The shared nature of condominium ownership puts these associations in a difficult situation, leaving them with very basic options: cut expenses, foreclose on the units of non-paying residents or develop ways to bring more money into the organization.
Cutting expenses could involve limiting services such as landscaping, staffing and cleaning the pool. These are not options that residents will typically tolerate.
Some associations are raising monthly assessments, an unpopular scenario since it could force residents into foreclosure.
Other associations have resorted to quasi-illegal methods. For example, one association in south Florida was generating significant monthly cash flow by placing a product billboard on its highly visible rooftop, while at the same time it was being fined by the county zoning board. However, the penalty fine was significantly less than the revenue generated from the ad. Another association amended its governing documents to allow fines to a unit owner for leaving garbage cans on the street.
These are desperate times. While we never endorse these quasi-illegal strategies, it’s clear that the only option is to cut expenses or allow a company to manage the receivables. it doesn’t make financial sense for associations to foreclose on a condo unless there is owner equity; leave that action to the banks.
- If an account goes delinquent for more than seven months, the owner only brings the account current on average 20 percent of the time. When an account goes delinquent beyond ten months, it is very unlikely the owner will bring the account current, and the eventual payoff will be the result of a bank foreclosure, a short sale or a bank mortgage modification.
- When the bank takes action (foreclosure, short sale, loan modification), the association stands to benefit.

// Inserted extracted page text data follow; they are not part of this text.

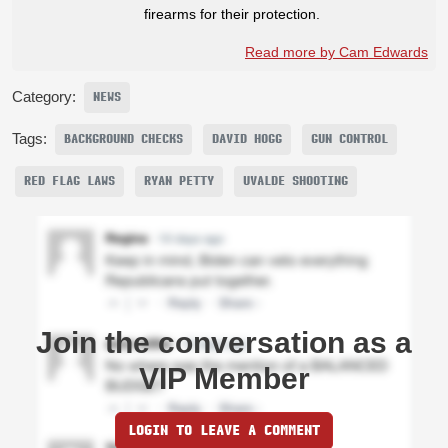
firearms for their protection.
Read more by Cam Edwards
Category:
NEWS
Tags:
BACKGROUND CHECKS
DAVID HOGG
GUN CONTROL
RED FLAG LAWS
RYAN PETTY
UVALDE SHOOTING
Join the conversation as a
VIP Member
LOGIN TO LEAVE A COMMENT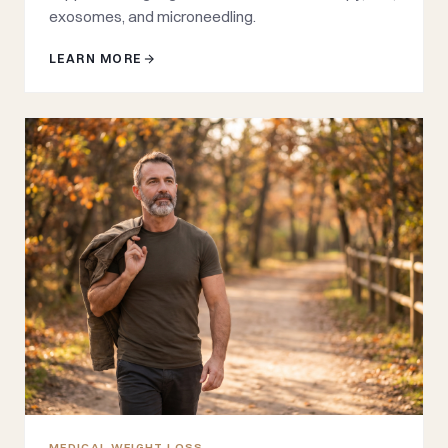
exosomes, and microneedling.
LEARN MORE
MEDICAL WEIGHT LOSS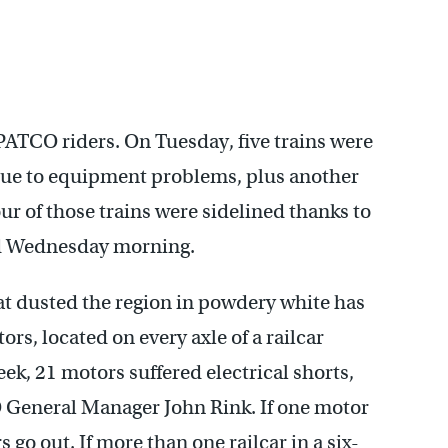
 PATCO riders. On Tuesday, five trains were
 due to equipment problems, plus another
ur of those trains were sidelined thanks to
ed Wednesday morning.
hat dusted the region in powdery white has
s, located on every axle of a railcar
week, 21 motors suffered electrical shorts,
O General Manager John Rink. If one motor
s go out. If more than one railcar in a six-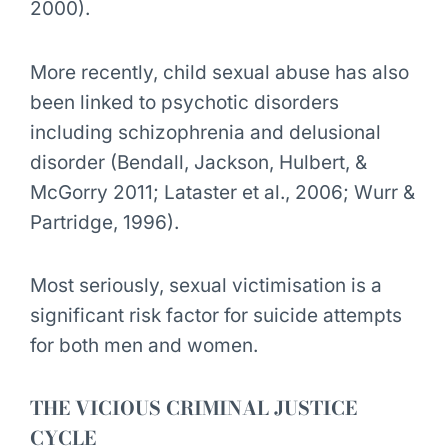
2000).
More recently, child sexual abuse has also
been linked to psychotic disorders
including schizophrenia and delusional
disorder (Bendall, Jackson, Hulbert, &
McGorry 2011; Lataster et al., 2006; Wurr &
Partridge, 1996).
Most seriously, sexual victimisation is a
significant risk factor for suicide attempts
for both men and women.
THE VICIOUS CRIMINAL JUSTICE
CYCLE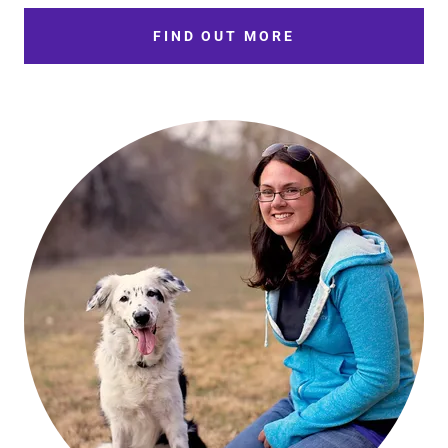
FIND OUT MORE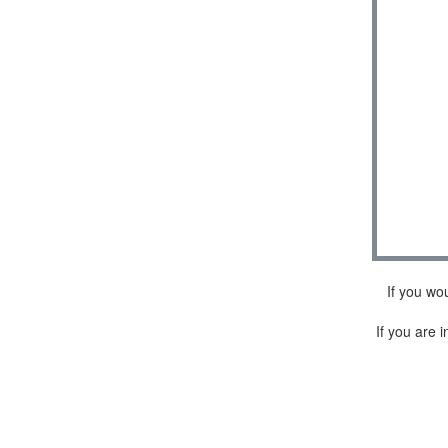
If you wo
If you are i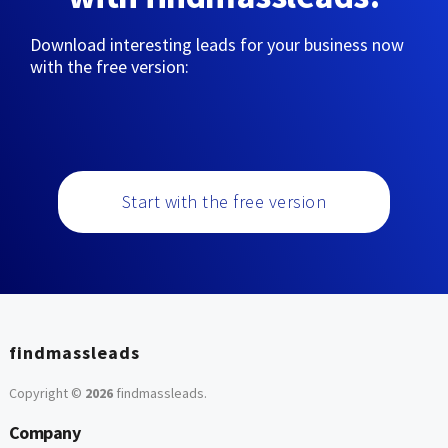
Download interesting leads for your business now
with the free version:
Start with the free version
findmassleads
Copyright ©
2026
findmassleads
.
Company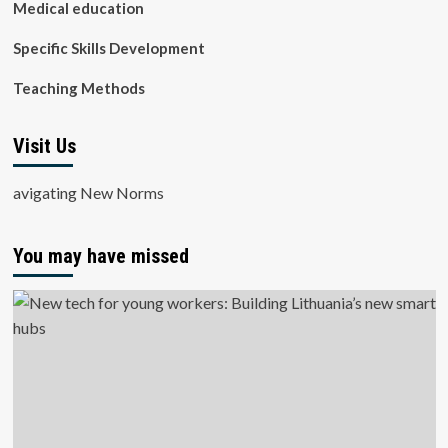
Medical education
Specific Skills Development
Teaching Methods
Visit Us
avigating New Norms
You may have missed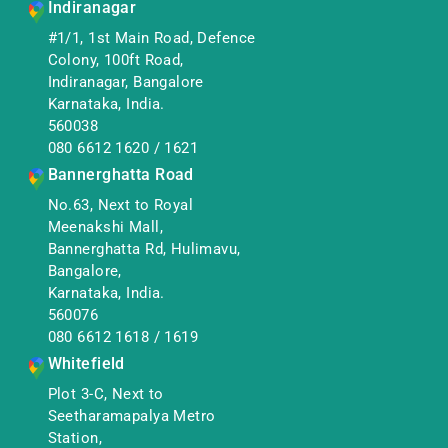
Indiranagar
#1/1, 1st Main Road, Defence
Colony, 100ft Road,
Indiranagar, Bangalore
Karnataka, India.
560038
080 6612 1620
/
1621
Bannerghatta Road
No.63, Next to Royal
Meenakshi Mall,
Bannerghatta Rd, Hulimavu,
Bangalore,
Karnataka, India.
560076
080 6612 1618
/
1619
Whitefield
Plot 3-C, Next to
Seetharamapalya Metro
Station,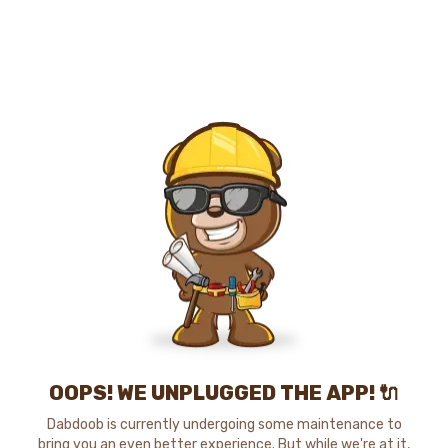
OOPS! WE UNPLUGGED THE APP! 🔌
Dabdoob is currently undergoing some maintenance to
bring you an even better experience. But while we're at it,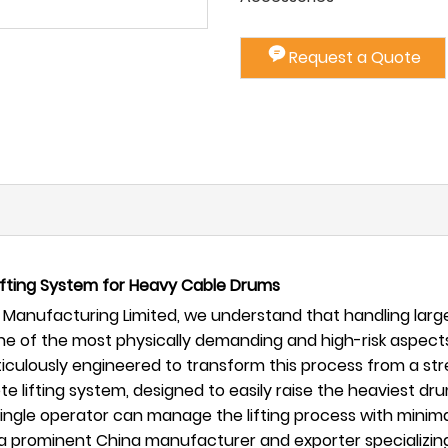
Request a Quote
Lifting System for Heavy Cable Drums
Manufacturing Limited, we understand that handling large,
 one of the most physically demanding and high-risk aspect
iculously engineered to transform this process from a stre
te lifting system, designed to easily raise the heaviest dru
single operator can manage the lifting process with minimal 
 As a prominent China manufacturer and exporter specializ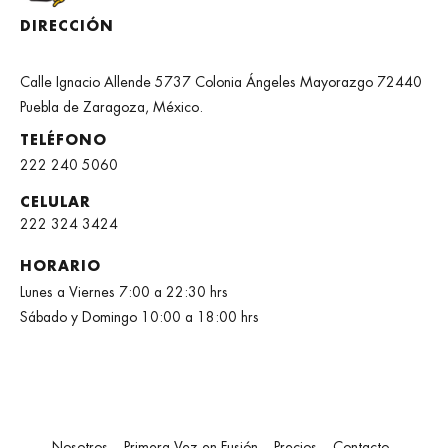
DIRECCIÓN
Calle Ignacio Allende 5737 Colonia Ángeles Mayorazgo 72440
Puebla de Zaragoza, México.
TELÉFONO
222 240 5060
CELULAR
222 324 3424
HORARIO
Lunes a Viernes 7:00 a 22:30 hrs
Sábado y Domingo 10:00 a 18:00 hrs
Nosotros
Primera Vez en Fusión
Precios
Contacto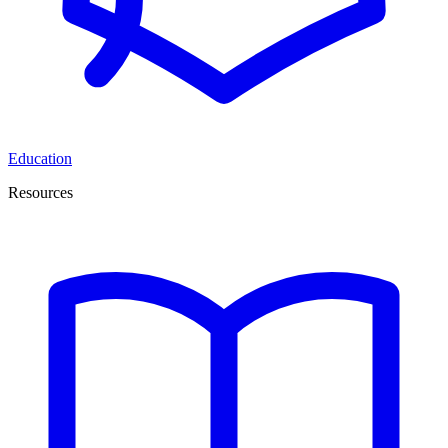
Education
Resources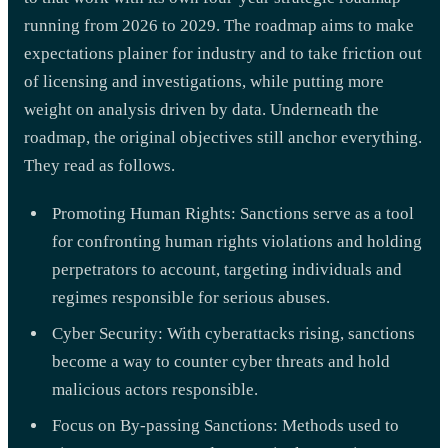
running from 2026 to 2029. The roadmap aims to make
expectations plainer for industry and to take friction out
of licensing and investigations, while putting more
weight on analysis driven by data. Underneath the
roadmap, the original objectives still anchor everything.
They read as follows.
Promoting Human Rights: Sanctions serve as a tool
for confronting human rights violations and holding
perpetrators to account, targeting individuals and
regimes responsible for serious abuses.
Cyber Security: With cyberattacks rising, sanctions
become a way to counter cyber threats and hold
malicious actors responsible.
Focus on By-passing Sanctions: Methods used to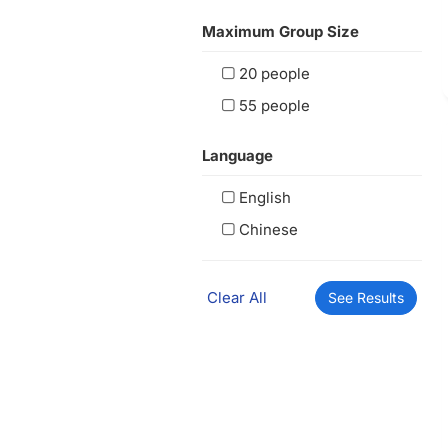
Maximum Group Size
20 people
55 people
Language
English
Chinese
Clear All
See Results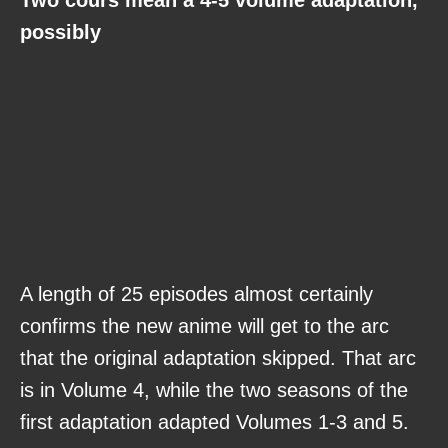
possibly
A length of 25 episodes almost certainly
confirms the new anime will get to the arc
that the original adaptation skipped. That arc
is in Volume 4, while the two seasons of the
first adaptation adapted Volumes 1-3 and 5.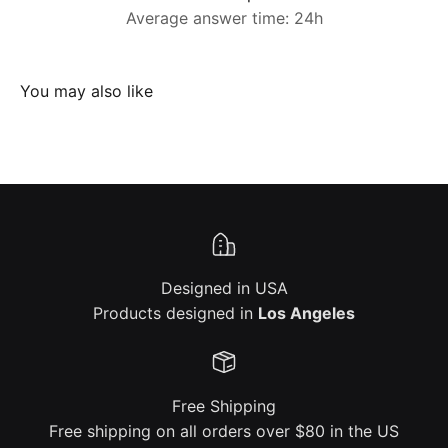
Average answer time: 24h
Designed in USA
Products designed in
Los Angeles
Free Shipping
Free shipping on all orders over $80 in the US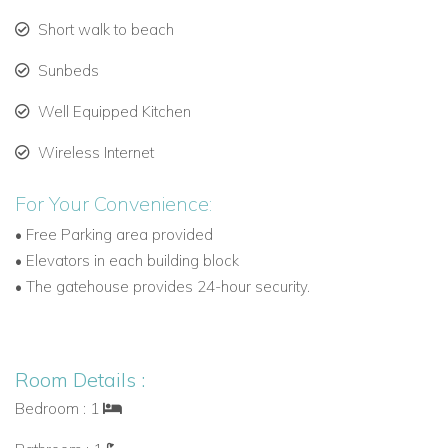
Speightstown’s local culture and beach bars are a short 10-
Short walk to beach
minute drive.
Sunbeds
Reserve Your Barbados Villa to Rent
Well Equipped Kitchen
Book Glitter Bay 205 with Caribbean Dream Villas and
discover our extensive collection of Barbados villas to rent,
Wireless Internet
including beachfront and private pool villas tailored to
couples, families, and groups.
For Your Convenience:
• Free Parking area provided
• Elevators in each building block
• The gatehouse provides 24-hour security.
Room Details :
Bedroom : 1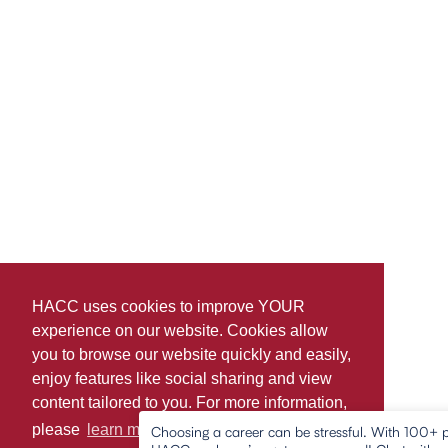
HACC uses cookies to improve YOUR
experience on our website. Cookies allow
you to browse our website quickly and easily,
enjoy features like social sharing and view
content tailored to you. For more information,
please
learn more about cookies.
Choosing a career can be stressful. With 100+ 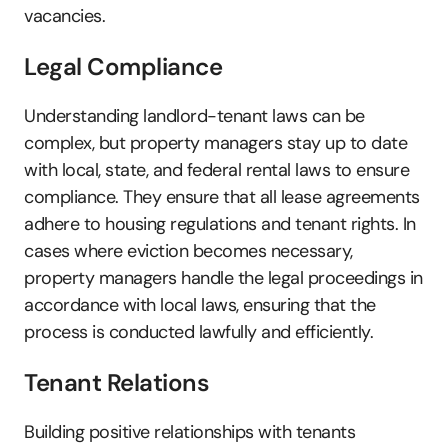
vacancies.
Legal Compliance
Understanding landlord-tenant laws can be 
complex, but property managers stay up to date 
with local, state, and federal rental laws to ensure 
compliance. They ensure that all lease agreements 
adhere to housing regulations and tenant rights. In 
cases where eviction becomes necessary, 
property managers handle the legal proceedings in 
accordance with local laws, ensuring that the 
process is conducted lawfully and efficiently.
Tenant Relations
Building positive relationships with tenants 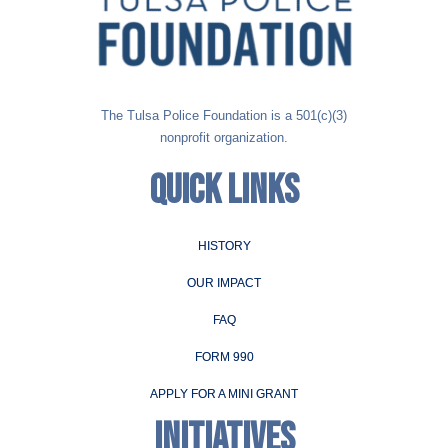
The Tulsa Police Foundation is a 501(c)(3)
nonprofit organization.
QUICK LINKS
HISTORY
OUR IMPACT
FAQ
FORM 990
APPLY FOR A MINI GRANT
INITIATIVES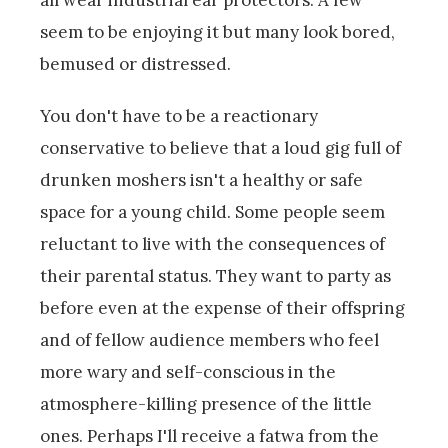
seem to be enjoying it but many look bored,
bemused or distressed.
You don't have to be a reactionary
conservative to believe that a loud gig full of
drunken moshers isn't a healthy or safe
space for a young child. Some people seem
reluctant to live with the consequences of
their parental status. They want to party as
before even at the expense of their offspring
and of fellow audience members who feel
more wary and self-conscious in the
atmosphere-killing presence of the little
ones. Perhaps I'll receive a fatwa from the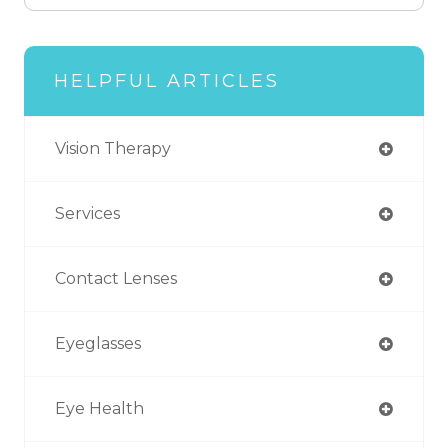
HELPFUL ARTICLES
Vision Therapy
Services
Contact Lenses
Eyeglasses
Eye Health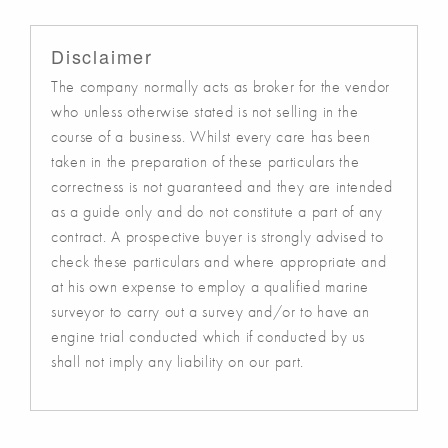
Disclaimer
The company normally acts as broker for the vendor
who unless otherwise stated is not selling in the
course of a business. Whilst every care has been
taken in the preparation of these particulars the
correctness is not guaranteed and they are intended
as a guide only and do not constitute a part of any
contract. A prospective buyer is strongly advised to
check these particulars and where appropriate and
at his own expense to employ a qualified marine
surveyor to carry out a survey and/or to have an
engine trial conducted which if conducted by us
shall not imply any liability on our part.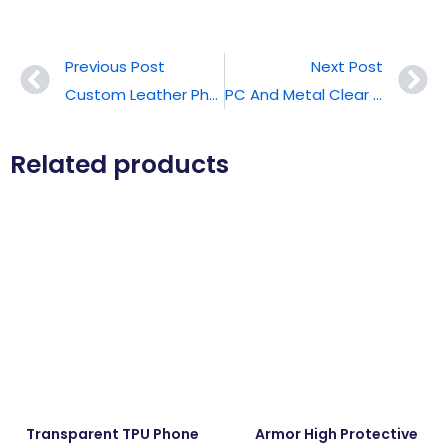
Previous Post
Next Post
Custom Leather Phone Case
PC And Metal Clear Phone Cases
Related products
Transparent TPU Phone
Armor High Protective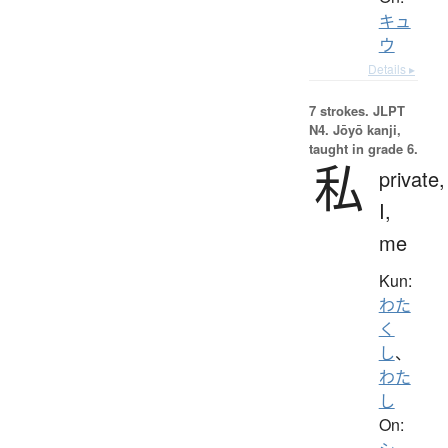
キュ
ウ
Details ▸
7 strokes.
JLPT
N4. Jōyō kanji,
taught in grade 6.
私
private,
I,
me
Kun:
わた
く
し
、
わた
し
On: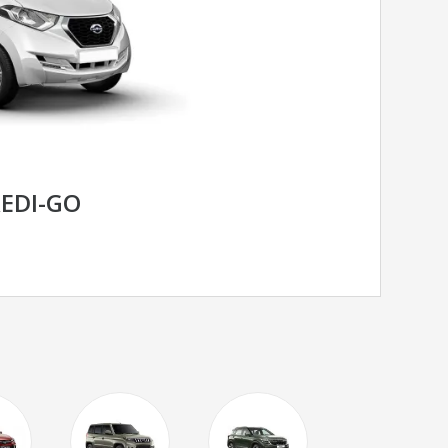
EDI-GO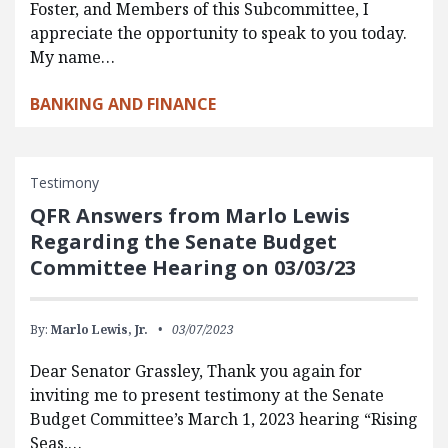
Foster, and Members of this Subcommittee, I
appreciate the opportunity to speak to you today.
My name…
BANKING AND FINANCE
Testimony
QFR Answers from Marlo Lewis
Regarding the Senate Budget
Committee Hearing on 03/03/23
By:
Marlo Lewis, Jr.
03/07/2023
Dear Senator Grassley, Thank you again for
inviting me to present testimony at the Senate
Budget Committee’s March 1, 2023 hearing “Rising
Seas,…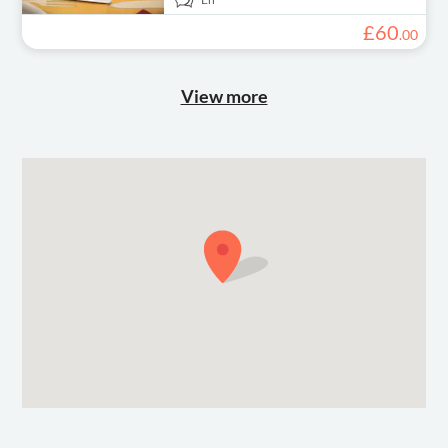
£
60
.
00
View more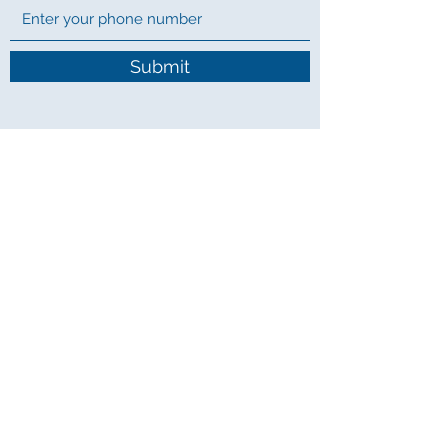
Submit
07482789427
Limitless Tuition
szgtuition@gmail.com
07482789427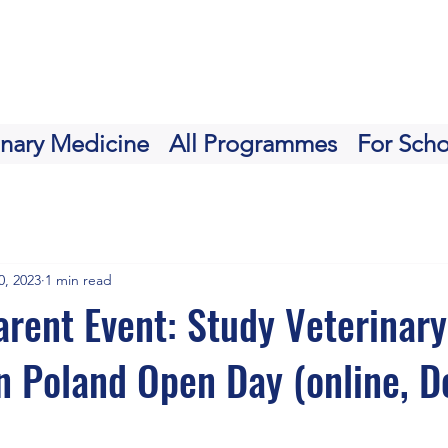
inary Medicine
All Programmes
For Scho
0, 2023
1 min read
rent Event: Study Veterinary
n Poland Open Day (online, De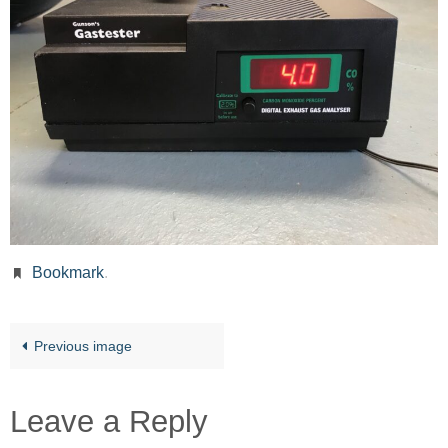
Bookmark
.
Previous image
Leave a Reply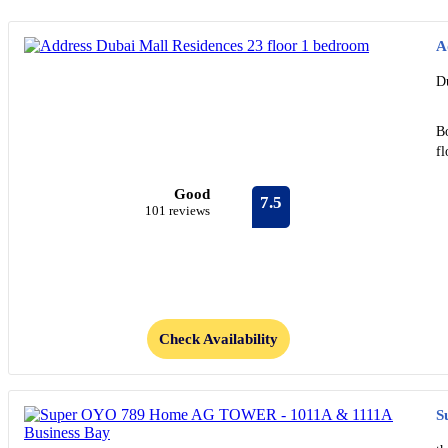
A
D
B
f
Good
7.5
101 reviews
Check Availability
S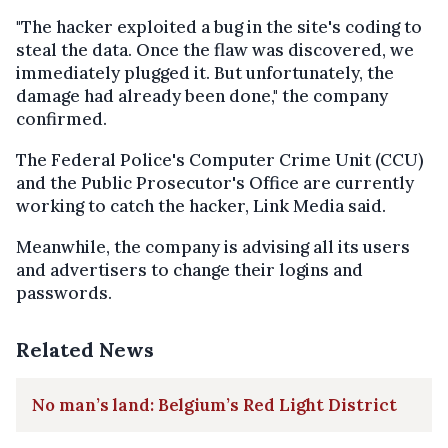
"The hacker exploited a bug in the site's coding to
steal the data. Once the flaw was discovered, we
immediately plugged it. But unfortunately, the
damage had already been done," the company
confirmed.
The Federal Police's Computer Crime Unit (CCU)
and the Public Prosecutor's Office are currently
working to catch the hacker, Link Media said.
Meanwhile, the company is advising all its users
and advertisers to change their logins and
passwords.
Related News
No man’s land: Belgium’s Red Light District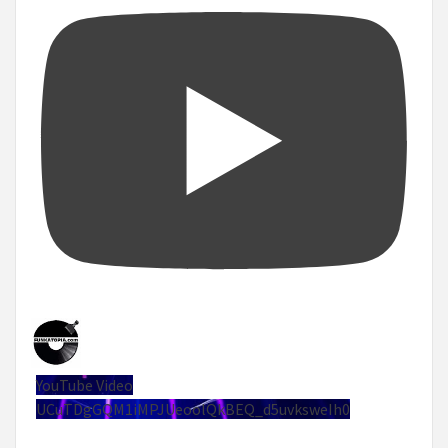
YouTube Video
UCuTDgGQM1iMPJUeoolQkBEQ_d5uvksweIh0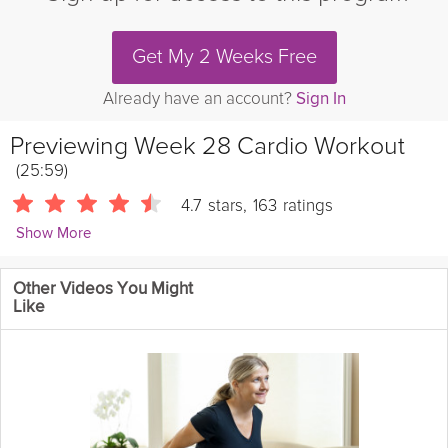
Get My 2 Weeks Free
Already have an account?
Sign In
Previewing
Week 28 Cardio Workout
(25:59)
4.7
stars
,
163
ratings
Show More
Sarah Kusch
Other Videos You Might
24086 Followers
Like
Welcome in the start of your 3rd Trimester with this invigorating
cardio workout that will keep you feeling healthy and energized,
and finish the workout with a calming moment of mindful
connection with your baby.
Details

In the case of a foreclosure, the association will receive back-owed assessments following a foreclosure and have a better credit source to pay assessments following the foreclosure. on a short sale, the association will receive back-owed assessments at the time of sale and have a new owner liable to pay assessments going forward. and through a loan modification, the association lien will be satisfied, back-owed assessments paid current and the owner may be able to afford the assessments and new mortgage payment going forward. These are all tactics dictated by the banks and, ultimately, are in the best interests of the association.
- Association lien foreclosure is an action against the current owner of the property, which can be very threatening and effective in normal times. However, the condo owners that are not paying association dues are generally so upside down (mortgages exceed condo value) that an association’s threat of foreclosing on their condo has little or no impact on the property owner, meaning association foreclosure is ineffective. An association foreclosing on a condo has no impact on the bank either, since an association cannot foreclose out a first mortgage.
- We continue to see many associations foreclosing on unit owners even when a bank is simultaneously foreclosing
on the same property. We also see many associations filing foreclosures as a means to get the owner to pay past-due
assessments when it is obvious that the owner has already abandoned the property and has no means or intention to
pay. association foreclosures are costly, and the expense should not be borne by associations unless there is equity
in the condo or there is reason to believe the foreclosure action will cause the owner to pay their association dues
Since 2008, foreclosure has clearly not been a successful collection option for associations:
- When an association forecloses and takes title, the association lien for all past-due assessments is wiped out without any chance of recovery that would occur in the event of a bank foreclosure, a short sale or a mortgage modification. After writing off all back-owed assessments and bearing the cost of a foreclosure, the association often ends up owning the unit for less than six months before the bank forecloses on it. When an association owns a condo unit, the fees continue to mount for assessments, taxes, insurance and maintenance, resulting in the association being in a worse situation.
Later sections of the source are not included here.